Can J Urol 2006 Aug;13(4):3180-8
Toronto-Sunnybrook Regional Cancer Centre, Toronto, Ontario, Canada.
Purpose: A systematic review of randomized controlled trials (RCTs) was performed to assess the benefits of bisphosphonate therapy in men with hormone-refractory prostate cancer (HRPC).
Methods: The literature was searched to identify RCTs or meta-analyses comparing treatment with bisphosphonates to placebo or no treatment.
Results: Ten trials that studied clodronate (five trials, 404 patients), pamidronate (two trials, 350 patients), alendronate (one trial, 49 patients), etidronate (one trial, 51 patients), and zoledronic acid (one trial, 643 patients) in men with HRPC and bone metastases met the eligibility criteria. Pain response was the most frequently reported primary outcome (eight trials). Only the smallest trial demonstrated a statistically significant improvement in pain, but other non-statistically significant trends and subgroup analyses showing improvement in pain were observed in six clodronate and pamidronate trials. Three trials reported skeletal-related events (SREs). A trial studying zoledronic acid reported a statistically and clinically significant reduction in the number of patients having at least one SRE; however, there were higher rates of some adverse effects, and quality of life was not improved.

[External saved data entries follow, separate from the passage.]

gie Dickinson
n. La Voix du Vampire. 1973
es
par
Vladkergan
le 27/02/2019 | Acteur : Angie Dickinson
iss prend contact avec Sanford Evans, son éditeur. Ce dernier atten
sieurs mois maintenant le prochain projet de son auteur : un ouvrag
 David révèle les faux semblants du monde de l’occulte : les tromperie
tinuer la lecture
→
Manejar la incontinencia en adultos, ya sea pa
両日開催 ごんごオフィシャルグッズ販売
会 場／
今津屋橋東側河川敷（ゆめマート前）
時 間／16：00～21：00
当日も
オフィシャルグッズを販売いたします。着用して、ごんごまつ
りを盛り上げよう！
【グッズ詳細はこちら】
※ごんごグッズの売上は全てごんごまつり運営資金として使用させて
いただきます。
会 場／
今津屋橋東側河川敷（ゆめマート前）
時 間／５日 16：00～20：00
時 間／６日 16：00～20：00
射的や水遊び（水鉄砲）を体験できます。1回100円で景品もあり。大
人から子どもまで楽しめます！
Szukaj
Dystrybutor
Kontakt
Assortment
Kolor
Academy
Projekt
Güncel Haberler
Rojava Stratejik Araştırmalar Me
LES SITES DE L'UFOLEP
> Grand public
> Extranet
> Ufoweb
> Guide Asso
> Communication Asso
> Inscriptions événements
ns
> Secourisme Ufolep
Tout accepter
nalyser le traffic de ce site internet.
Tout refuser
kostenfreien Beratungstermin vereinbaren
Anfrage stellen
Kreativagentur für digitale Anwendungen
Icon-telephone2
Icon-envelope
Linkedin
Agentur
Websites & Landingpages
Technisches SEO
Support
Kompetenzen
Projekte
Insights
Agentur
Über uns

Conclusion: Zoledronic acid appears to reduce the number of patients having at least one SRE in men with bone metastases from HRPC that are causing minimal or no pain. This benefit should be weighed against the associated toxicities, and the neutral effect on quality of life. Bisphosphonates may reduce bone pain in men with HRPC, but the evidence is less robust. Further investigations to identify the role of bisphosphonates alone and in combination with other therapies proven effective for men with HRPC are warranted.